五、(3)解消されない局外との大きな温度差

第三章 一日でも早く

 

 さて、この日も18時からの本庁災害対策本部会議へ出席です。開始直前、隣席の滝本消防長が私に小声で話しかけてきました。吉田・三間両地域で、消火栓からの放水試験を行いたいと言うのです。

 発災後、要所要所で我々を助けてくれていたこの一つ年上の人格者に対して、不届き者の私は反射的に「こらえて下さいよー」と言ってしまいました。『しまった』と言い直そうとした時、滝本消防長は逆に私へ詫びの言葉をかけていました。

 そのことで更に冷静になった私は、必要水量の7割程度で不安定な送配水の現状を説明し、放水試験によって濁水が発生した場合の致命的影響を説明しました。滝本消防長はすぐに理解してくれました。そして私は更に水圧の情報を提供します。三間地域では全く同じ配水システムを使っているため何ら変わり無いこと、そして、吉田地域でもほぼ同様のため水圧に変化はないという事を。滝本消防長は改めて試験実施の撤回を私に伝えました。良かった。

 18時、いつものように会議は始まりました。本部長(市長)と副本部長(副市長)からの一言は、これまでの冒頭から会議の最後へとそのタイミングを移していましたので、まずは各部局からの報告です。

 私からは、この日夕方までに多くの支援隊のおかけで、一気に断水解消が進んだことを報告したのでしたが、同時に応急給水体制の維持についても引き続き依頼しました。前日よりも大きく強い口調で。それは何故か…。

 各部局長からの報告は、その頃になると前日から変化したことに限定していました。時間の無駄を省くため、避難者人数を始めとした数値報告は事前調査の上で表配布にとどめるなどして。

 総務部から始まり市民環境部・保健福祉部、そして次が商工観光課や水産課などで構成される産業経済部でした。野際産業経済部長は私より一つ年上です。その彼からは耳を疑うような言葉が発せられました。同部の水産課が、水産業関係者の力を借りて実施している生活用水の応急給水を終了するというのです。

 三間に続く吉田地域での通水開始で、全域での断水解消は時間の問題と誰の目にも映っていました。ただ、特に吉田では気の抜けない状況が続いています。そのためこの場で私は、毎日のように応急給水体制の維持を訴え続けていました。
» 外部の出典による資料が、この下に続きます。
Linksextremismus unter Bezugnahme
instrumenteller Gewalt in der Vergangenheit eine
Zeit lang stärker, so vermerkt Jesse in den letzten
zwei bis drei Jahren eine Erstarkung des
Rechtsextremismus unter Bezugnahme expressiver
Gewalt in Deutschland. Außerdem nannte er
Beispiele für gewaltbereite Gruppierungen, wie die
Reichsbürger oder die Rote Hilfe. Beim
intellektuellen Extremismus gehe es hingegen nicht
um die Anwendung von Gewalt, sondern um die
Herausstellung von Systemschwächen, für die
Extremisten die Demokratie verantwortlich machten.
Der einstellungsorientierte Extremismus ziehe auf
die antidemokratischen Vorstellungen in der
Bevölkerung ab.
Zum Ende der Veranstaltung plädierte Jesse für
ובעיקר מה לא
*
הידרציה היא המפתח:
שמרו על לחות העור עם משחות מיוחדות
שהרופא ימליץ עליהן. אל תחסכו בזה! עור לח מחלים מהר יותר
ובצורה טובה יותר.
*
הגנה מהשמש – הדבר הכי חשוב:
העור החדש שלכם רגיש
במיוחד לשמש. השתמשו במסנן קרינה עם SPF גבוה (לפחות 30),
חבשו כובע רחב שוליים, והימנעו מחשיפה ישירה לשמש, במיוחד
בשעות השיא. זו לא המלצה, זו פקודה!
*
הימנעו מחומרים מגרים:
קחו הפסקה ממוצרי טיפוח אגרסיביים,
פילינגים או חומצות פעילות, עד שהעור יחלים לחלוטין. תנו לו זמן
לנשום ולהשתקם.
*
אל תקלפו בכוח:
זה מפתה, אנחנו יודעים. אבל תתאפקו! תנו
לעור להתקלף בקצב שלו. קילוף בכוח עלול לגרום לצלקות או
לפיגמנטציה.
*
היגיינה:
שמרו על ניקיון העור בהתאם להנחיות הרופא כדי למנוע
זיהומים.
 それにもかかわらずのこの発言、瞬間湯沸かし器のスイッチが入りました。私は敬語を一応使っていますが大きな声で反論です。維持を依頼していたではないかと。それに対し、「え?そうなの」と私の感情を逆なでするような回答です。その後のやり取りをここに記すのは控えますが、国や県のリエゾンを始めとした多くの市職員以外の面々が集まるその場で言い合うのは、流石にふさわしいものとは言えません。副市長が言葉を割って入り、お互い取り敢えずその場は収めました。

 私がその日の水道の状況を報告した番はその直後でしたので、血の上った時の口調となっていたのでした。

 会議終了後第2ラウンド開始です。言うだけ無駄と思えたこの野際部長を無視して帰局しようと考えていましたが、彼が同列下座にいた私に近づいてきます。私は立ち上がり彼の目を離しません。彼はどうすれば良いのかと、子供でもわかるようなことをきつめの口調で私に聞いてきます。呆れ果てて開いた口が塞がらない私に対し言葉を続けます。給水体制の維持が本当に必要なのかと。私は一言「当たり前でしょう」。イラつきが最高潮に達してもお互い流石に年寄りです。それ以降は数回の言葉の応酬で終わりです。野際部長が担当の水産課と調整するということで収め、それでお互い別れました。

 相対する二人の周りは、他の部局長が取り囲んでいました。困った事になれば止めに入ろうと。その中には私より一つ年上で、野際部長と同い年の中松議会事務局長もいました。今回の水道局の動きに肯定的な中松事務局長、この時も同様でした。相対していた二人が離れた直後私の前に立ち、まるで二人を引き離そうと言わんばかりに私に話しかけてきたのです。長く断水を強いられていた当事者として、不安定さを補完する応急給水体制の維持に理解を示してくれました。ありがたいことです。熱くなった私の頭を冷ましてくれました。ただ会議室から出たのちも、野際部長が年下の私の言い方を非難する声が聞こえてきます。中松事務局長のせっかくの計らいが無駄になりそうでしたが、今度は同い年で腐れ縁の辻田総務部長が私をなだめます。そして大事に至る前、お互いの部局に帰ったのでした。

 なお翌朝、野際部長へ電話を入れこの日のことを形式的に謝りました。振り上げた拳は年上からは収め辛い、私は割り切って意地を捨て、言いたいことをグッと飲みこみ災害対応の円滑化を優先することしたのです。野際部長からも、いつもの軽い調子で詫びの言葉が返ってきました。それで手打ち、でも…。